TMZ reports Beckloff told a courtroom packed with lawyers representing various creditors and attorney Howard Weitzman, who will be in charge of dealing with their various claims, that he believes the 2002 will which surfaced last week “should be controlling.”

Earlier in the brief hearing, Katherine Jackson’s attorney, Burt Levitch, expressed concerns about Branca and McClain’s ability to properly oversee the estate and pointed out that Branca has been previously been fired by Michael Jackson.

In response, Branca’s lawyer said he had a letter dated June 17, 2009, eight days before Jackson’s death, in which the singer rehired his former lawyer and expressed a wish for him to be in control of his affairs.

Beckloff, who was apparently in no mood to deal with nonsense, threatened to appoint an independent special administrator to temporarily deal with the estate if the two sides could not come to an agreement.
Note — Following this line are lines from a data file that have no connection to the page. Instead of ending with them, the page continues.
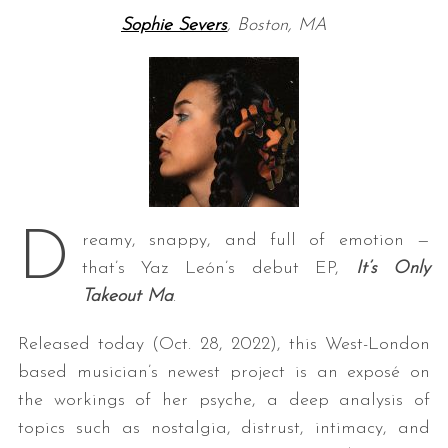
Sophie Severs
, Boston, MA
D
reamy, snappy, and full of emotion —
that’s Yaz León’s debut EP,
It’s Only
Takeout Ma
.
Released today (Oct. 28, 2022), this West-London
based musician’s newest project is an exposé on
the workings of her psyche, a deep analysis of
topics such as nostalgia, distrust, intimacy, and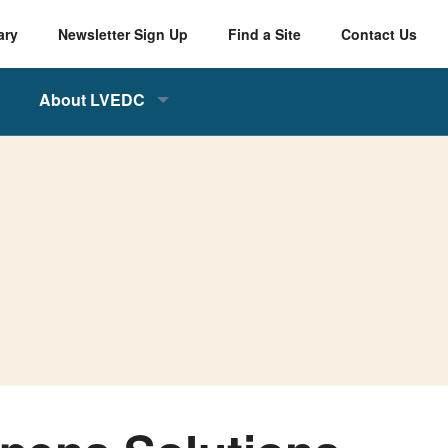
ary
Newsletter Sign Up
Find a Site
Contact Us
About LVEDC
He also raised the possibility of appointing a lawyer to protect the interests of Jackson’s three children, Prince Michael, Paris Michael and Prince Michael II.
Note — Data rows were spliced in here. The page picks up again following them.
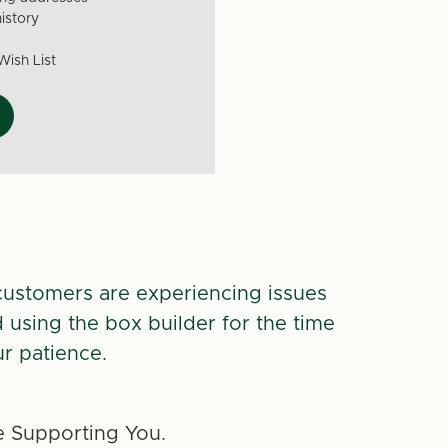
istory
Wish List
customers are experiencing issues
d using the box builder for the time
r patience.
 Supporting You.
TMZ also reported details that emerged during the hearing about the Jackson Family Trust mentioned in the singer’s five page will, including the distribution of assets (40 percent to Jackson’s children, 40 percent to Katherine, and 20 percent to children’s charities) and a “no-contest” clause, which means if any of the beneficiaries raises a challenge to the will or trust they forfeit any inheritance.

After a 10-minute recess, the parties returned to the court, where went about hashing out further details, including who will oversee day-to-day operations of Jackson’s business interests and whether or not Katherine Jackson, whom Beckloff wants kept “in the loop,” will have approval power over financial decisions connected to the estate.